### [WORK REQUEST]
Once the pictures are removed, output the remaining entries exactly as given.

### [TASK INPUTS]
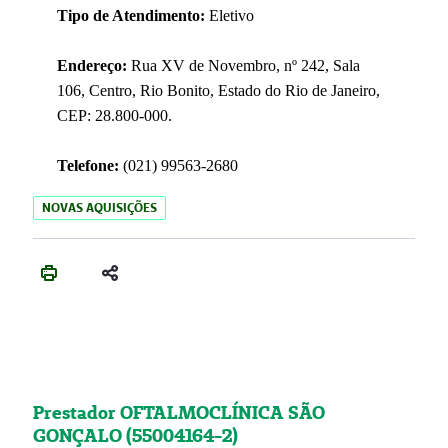
Tipo de Atendimento:
Eletivo
Endereço:
Rua XV de Novembro, nº 242, Sala
106, Centro, Rio Bonito, Estado do Rio de Janeiro,
CEP: 28.800-000.
Telefone:
(021) 99563-2680
NOVAS AQUISIÇÕES
Prestador OFTALMOCLÍNICA SÃO
GONÇALO (55004164-2)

### [TASK OUTPUT]
Tipo de Atendimento:
Eletivo
Endereço:
Rua XV de Novembro, nº 242, Sala
106, Centro, Rio Bonito, Estado do Rio de Janeiro,
CEP: 28.800-000.
Telefone:
(021) 99563-2680
NOVAS AQUISIÇÕES
Prestador OFTALMOCLÍNICA SÃO
GONÇALO (55004164-2)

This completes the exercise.